Acantilados de la costa Astur
Sopla un nordeste descomunal
sobre la inmensa pradera de la Regalina,
verde por doquier, risas y ocurrencias amicales,
ansia viva de la alegría de espíritus afines y festivos.
El clima y el paisaje configuran el ánimo ciclista:
incluso tras la avería mecánica todo es alborozo,
fotografías desde distintos ángulos, poses,
juegos de palabras y repeticiones jugosas.
La belleza serena excede la belleza real
pero no la esconde ni minimiza,
tampoco exorciza el resto de pensamientos,
ni las cargas habituales de la vida cotidiana.
El esfuerzo del pedaleo en subidas constantes
se compensa con iguales bajadas,
con olores a heno recién segado o a eucaliptos invasores.

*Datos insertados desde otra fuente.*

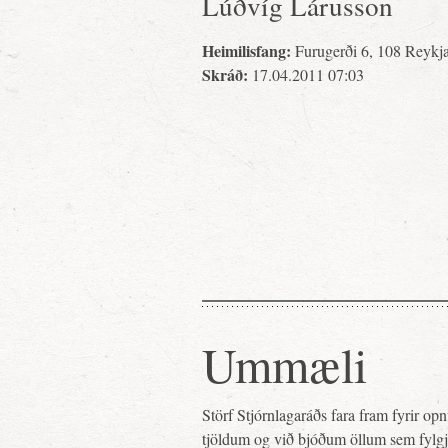
Lúðvíg Lárusson
Heimilisfang:
Furugerði 6, 108 Reykj
Skráð:
17.04.2011 07:03
Ummæli
Störf Stjórnlagaráðs fara fram fyrir o
tjöldum og við bjóðum öllum sem fylg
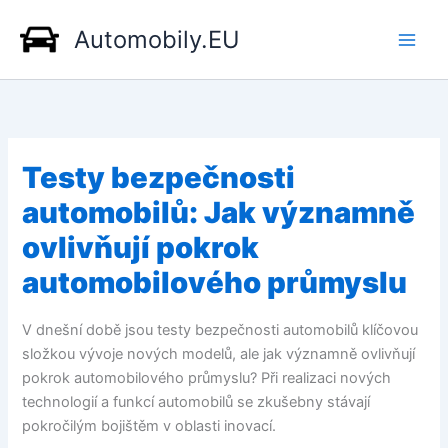
Přeskočit
Automobily.EU
na
obsah
Testy bezpečnosti
automobilů: Jak významně
ovlivňují pokrok
automobilového průmyslu
V dnešní době jsou testy bezpečnosti automobilů klíčovou
složkou vývoje nových modelů, ale jak významně ovlivňují
pokrok automobilového průmyslu? Při realizaci nových
technologií a funkcí automobilů se zkušebny stávají
pokročilým bojištěm v oblasti inovací.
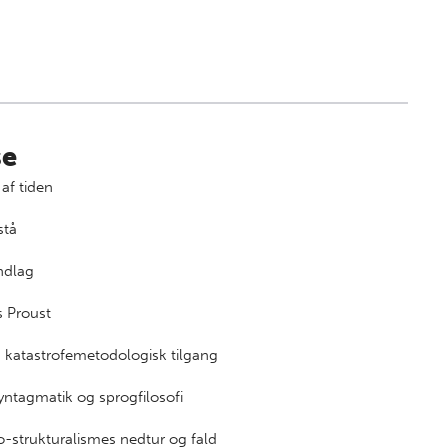
se
af tiden
stå
ndlag
s Proust
n katastrofemetodologisk tilgang
ntagmatik og sprogfilosofi
o-strukturalismes nedtur og fald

Los cortados sobre la costa empequeñecen al individuo,
lo transportan a mundos ignotos en los que sobrevivir
es el único espectáculo permitido,
nos protege la colectividad sumativa de ideas y destrezas,
el pequeño trance de la pertenencia organizada
a grupos cohesionados con diversas estrategias.
La belleza obnubila y concentra el pensamiento
en píldoras poéticas, como el chupito de cielo
observable en la noche estrellada cenital
a través del tragaluz descubierto del coche impronunciable.
El camino continúa con nuevas aventuras.